[Extracted page text data]

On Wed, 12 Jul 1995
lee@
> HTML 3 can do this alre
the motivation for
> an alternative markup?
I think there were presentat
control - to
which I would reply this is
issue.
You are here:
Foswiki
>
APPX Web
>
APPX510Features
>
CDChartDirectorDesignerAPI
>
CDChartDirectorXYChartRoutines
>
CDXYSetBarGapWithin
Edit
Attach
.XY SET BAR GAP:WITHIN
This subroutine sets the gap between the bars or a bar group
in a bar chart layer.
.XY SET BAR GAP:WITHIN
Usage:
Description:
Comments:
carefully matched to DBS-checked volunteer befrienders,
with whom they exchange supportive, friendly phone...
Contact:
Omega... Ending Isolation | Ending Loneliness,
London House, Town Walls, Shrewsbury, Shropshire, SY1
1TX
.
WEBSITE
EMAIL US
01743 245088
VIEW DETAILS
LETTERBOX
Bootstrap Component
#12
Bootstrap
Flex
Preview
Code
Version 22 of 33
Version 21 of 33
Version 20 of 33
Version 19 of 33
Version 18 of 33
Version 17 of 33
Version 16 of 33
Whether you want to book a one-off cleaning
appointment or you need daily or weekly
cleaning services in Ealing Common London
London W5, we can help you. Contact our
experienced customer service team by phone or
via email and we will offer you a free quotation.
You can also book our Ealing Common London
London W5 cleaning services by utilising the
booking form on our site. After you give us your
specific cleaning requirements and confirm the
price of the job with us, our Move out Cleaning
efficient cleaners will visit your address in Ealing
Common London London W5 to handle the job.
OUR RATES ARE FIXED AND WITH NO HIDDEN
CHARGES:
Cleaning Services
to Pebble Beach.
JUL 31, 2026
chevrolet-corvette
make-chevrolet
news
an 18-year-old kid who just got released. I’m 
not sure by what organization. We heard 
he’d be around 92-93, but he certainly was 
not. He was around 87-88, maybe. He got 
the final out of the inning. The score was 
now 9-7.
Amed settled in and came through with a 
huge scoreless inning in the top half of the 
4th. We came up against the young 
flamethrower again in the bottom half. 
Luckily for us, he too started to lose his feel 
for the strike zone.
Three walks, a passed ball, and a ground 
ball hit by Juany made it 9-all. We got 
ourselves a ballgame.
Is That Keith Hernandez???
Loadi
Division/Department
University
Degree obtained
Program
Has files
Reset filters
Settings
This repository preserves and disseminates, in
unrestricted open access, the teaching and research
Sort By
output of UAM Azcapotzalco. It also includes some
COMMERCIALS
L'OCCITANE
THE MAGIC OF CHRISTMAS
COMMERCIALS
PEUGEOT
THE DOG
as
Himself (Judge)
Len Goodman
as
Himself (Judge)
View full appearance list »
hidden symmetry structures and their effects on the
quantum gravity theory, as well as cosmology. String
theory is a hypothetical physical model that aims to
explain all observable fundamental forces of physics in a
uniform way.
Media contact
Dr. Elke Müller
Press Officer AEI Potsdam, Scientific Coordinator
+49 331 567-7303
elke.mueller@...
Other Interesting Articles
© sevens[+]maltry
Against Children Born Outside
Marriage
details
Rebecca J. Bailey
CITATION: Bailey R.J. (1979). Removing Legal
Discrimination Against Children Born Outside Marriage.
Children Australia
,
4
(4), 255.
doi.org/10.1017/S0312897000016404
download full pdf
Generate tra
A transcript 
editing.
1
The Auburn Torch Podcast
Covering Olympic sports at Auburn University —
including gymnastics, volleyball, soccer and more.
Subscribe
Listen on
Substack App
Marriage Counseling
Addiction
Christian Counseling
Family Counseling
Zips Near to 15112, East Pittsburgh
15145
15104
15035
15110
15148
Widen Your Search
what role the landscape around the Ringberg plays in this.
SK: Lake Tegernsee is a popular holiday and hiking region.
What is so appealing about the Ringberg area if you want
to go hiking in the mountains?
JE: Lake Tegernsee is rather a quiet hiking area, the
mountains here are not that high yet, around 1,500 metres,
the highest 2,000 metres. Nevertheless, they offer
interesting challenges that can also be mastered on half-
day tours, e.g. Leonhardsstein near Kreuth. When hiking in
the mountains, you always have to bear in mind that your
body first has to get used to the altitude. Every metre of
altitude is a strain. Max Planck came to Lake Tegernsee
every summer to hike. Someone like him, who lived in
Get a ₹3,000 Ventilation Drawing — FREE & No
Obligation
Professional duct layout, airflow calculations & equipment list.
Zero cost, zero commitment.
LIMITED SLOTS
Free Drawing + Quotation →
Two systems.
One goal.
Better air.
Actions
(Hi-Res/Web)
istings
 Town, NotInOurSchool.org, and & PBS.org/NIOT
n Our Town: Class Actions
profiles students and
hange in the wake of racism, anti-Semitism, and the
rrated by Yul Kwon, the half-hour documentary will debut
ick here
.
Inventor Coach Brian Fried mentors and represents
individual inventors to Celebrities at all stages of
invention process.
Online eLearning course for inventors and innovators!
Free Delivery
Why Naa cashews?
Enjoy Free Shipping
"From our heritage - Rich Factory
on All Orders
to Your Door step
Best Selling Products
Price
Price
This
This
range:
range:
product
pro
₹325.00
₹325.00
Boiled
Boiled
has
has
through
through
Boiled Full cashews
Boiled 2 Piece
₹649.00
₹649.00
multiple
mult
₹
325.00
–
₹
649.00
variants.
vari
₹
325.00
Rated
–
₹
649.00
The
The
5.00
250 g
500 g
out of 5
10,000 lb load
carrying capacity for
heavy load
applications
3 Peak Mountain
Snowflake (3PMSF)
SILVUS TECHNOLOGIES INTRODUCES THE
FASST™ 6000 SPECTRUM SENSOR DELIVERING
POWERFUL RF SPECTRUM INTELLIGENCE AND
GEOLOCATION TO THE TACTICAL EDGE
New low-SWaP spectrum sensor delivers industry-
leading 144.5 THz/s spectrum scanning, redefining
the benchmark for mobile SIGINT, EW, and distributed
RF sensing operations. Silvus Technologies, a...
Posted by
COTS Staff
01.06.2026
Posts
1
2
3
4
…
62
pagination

§ Aim of the task
Give back each line above precisely as it stands.

§ Written solution
On Wed, 12 Jul 1995
lee@
> HTML 3 can do this alre
the motivation for
> an alternative markup?
I think there were presentat
control - to
which I would reply this is
issue.
You are here:
Foswiki
>
APPX Web
>
APPX510Features
>
CDChartDirectorDesignerAPI
>
CDChartDirectorXYChartRoutines
>
CDXYSetBarGapWithin
Edit
Attach
.XY SET BAR GAP:WITHIN
This subroutine sets the gap between the bars or a bar group
in a bar chart layer.
.XY SET BAR GAP:WITHIN
Usage:
Description:
Comments:
carefully matched to DBS-checked volunteer befrienders,
with whom they exchange supportive, friendly phone...
Contact:
Omega... Ending Isolation | Ending Loneliness,
London House, Town Walls, Shrewsbury, Shropshire, SY1
1TX
.
WEBSITE
EMAIL US
01743 245088
VIEW DETAILS
LETTERBOX
Bootstrap Component
#12
Bootstrap
Flex
Preview
Code
Version 22 of 33
Version 21 of 33
Version 20 of 33
Version 19 of 33
Version 18 of 33
Version 17 of 33
Version 16 of 33
Whether you want to book a one-off cleaning
appointment or you need daily or weekly
cleaning services in Ealing Common London
London W5, we can help you. Contact our
experienced customer service team by phone or
via email and we will offer you a free quotation.
You can also book our Ealing Common London
London W5 cleaning services by utilising the
booking form on our site. After you give us your
specific cleaning requirements and confirm the
price of the job with us, our Move out Cleaning
efficient cleaners will visit your address in Ealing
Common London London W5 to handle the job.
OUR RATES ARE FIXED AND WITH NO HIDDEN
CHARGES:
Cleaning Services
to Pebble Beach.
JUL 31, 2026
chevrolet-corvette
make-chevrolet
news
an 18-year-old kid who just got released. I’m 
not sure by what organization. We heard 
he’d be around 92-93, but he certainly was 
not. He was around 87-88, maybe. He got 
the final out of the inning. The score was 
now 9-7.
Amed settled in and came through with a 
huge scoreless inning in the top half of the 
4th. We came up against the young 
flamethrower again in the bottom half. 
Luckily for us, he too started to lose his feel 
for the strike zone.
Three walks, a passed ball, and a ground 
ball hit by Juany made it 9-all. We got 
ourselves a ballgame.
Is That Keith Hernandez???
Loadi
Division/Department
University
Degree obtained
Program
Has files
Reset filters
Settings
This repository preserves and disseminates, in
unrestricted open access, the teaching and research
Sort By
output of UAM Azcapotzalco. It also includes some
COMMERCIALS
L'OCCITANE
THE MAGIC OF CHRISTMAS
COMMERCIALS
PEUGEOT
THE DOG
as
Himself (Judge)
Len Goodman
as
Himself (Judge)
View full appearance list »
hidden symmetry structures and their effects on the
quantum gravity theory, as well as cosmology. String
theory is a hypothetical physical model that aims to
explain all observable fundamental forces of physics in a
uniform way.
Media contact
Dr. Elke Müller
Press Officer AEI Potsdam, Scientific Coordinator
+49 331 567-7303
elke.mueller@...
Other Interesting Articles
© sevens[+]maltry
Against Children Born Outside
Marriage
details
Rebecca J. Bailey
CITATION: Bailey R.J. (1979). Removing Legal
Discrimination Against Children Born Outside Marriage.
Children Australia
,
4
(4), 255.
doi.org/10.1017/S0312897000016404
download full pdf
Generate tra
A transcript 
editing.
1
The Auburn Torch Podcast
Covering Olympic sports at Auburn University —
including gymnastics, volleyball, soccer and more.
Subscribe
Listen on
Substack App
Marriage Counseling
Addiction
Christian Counseling
Family Counseling
Zips Near to 15112, East Pittsburgh
15145
15104
15035
15110
15148
Widen Your Search
what role the landscape around the Ringberg plays in this.
SK: Lake Tegernsee is a popular holiday and hiking region.
What is so appealing about the Ringberg area if you want
to go hiking in the mountains?
JE: Lake Tegernsee is rather a quiet hiking area, the
mountains here are not that high yet, around 1,500 metres,
the highest 2,000 metres. Nevertheless, they offer
interesting challenges that can also be mastered on half-
day tours, e.g. Leonhardsstein near Kreuth. When hiking in
the mountains, you always have to bear in mind that your
body first has to get used to the altitude. Every metre of
altitude is a strain. Max Planck came to Lake Tegernsee
every summer to hike. Someone like him, who lived in
Get a ₹3,000 Ventilation Drawing — FREE & No
Obligation
Professional duct layout, airflow calculations & equipment list.
Zero cost, zero commitment.
LIMITED SLOTS
Free Drawing + Quotation →
Two systems.
One goal.
Better air.
Actions
(Hi-Res/Web)
istings
 Town, NotInOurSchool.org, and & PBS.org/NIOT
n Our Town: Class Actions
profiles students and
hange in the wake of racism, anti-Semitism, and the
rrated by Yul Kwon, the half-hour documentary will debut
ick here
.
Inventor Coach Brian Fried mentors and represents
individual inventors to Celebrities at all stages of
invention process.
Online eLearning course for inventors and innovators!
Free Delivery
Why Naa cashews?
Enjoy Free Shipping
"From our heritage - Rich Factory
on All Orders
to Your Door step
Best Selling Products
Price
Price
This
This
range:
range:
product
pro
₹325.00
₹325.00
Boiled
Boiled
has
has
through
through
Boiled Full cashews
Boiled 2 Piece
₹649.00
₹649.00
multiple
mult
₹
325.00
–
₹
649.00
variants.
vari
₹
325.00
Rated
–
₹
649.00
The
The
5.00
250 g
500 g
out of 5
10,000 lb load
carrying capacity for
heavy load
applications
3 Peak Mountain
Snowflake (3PMSF)
SILVUS TECHNOLOGIES INTRODUCES THE
FASST™ 6000 SPECTRUM SENSOR DELIVERING
POWERFUL RF SPECTRUM INTELLIGENCE AND
GEOLOCATION TO THE TACTICAL EDGE
New low-SWaP spectrum sensor delivers industry-
leading 144.5 THz/s spectrum scanning, redefining
the benchmark for mobile SIGINT, EW, and distributed
RF sensing operations. Silvus Technologies, a...
Posted by
COTS Staff
01.06.2026
Posts
1
2
3
4
…
62
pagination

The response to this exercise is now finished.